*EXERCISE DETAILS*.
Would you please copy all of the data exactly, skipping the images?

*DATASET CONTENT*.
┏━━
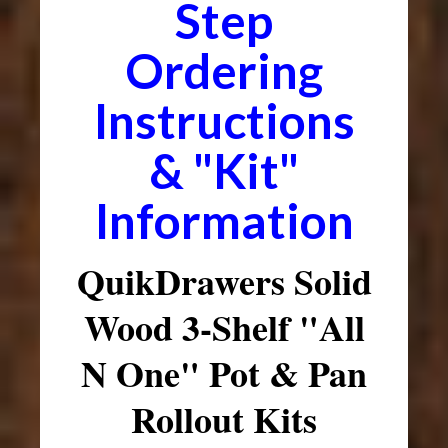
Step
Ordering
Instructions
& "Kit"
Information
QuikDrawers Solid
Wood 3-Shelf "All
N One" Pot & Pan
Rollout Kits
┗━━
*SOLUTION TO THE EXERCISE*.
Step
Ordering
Instructions
& "Kit"
Information
QuikDrawers Solid
Wood 3-Shelf "All
N One" Pot & Pan
Rollout Kits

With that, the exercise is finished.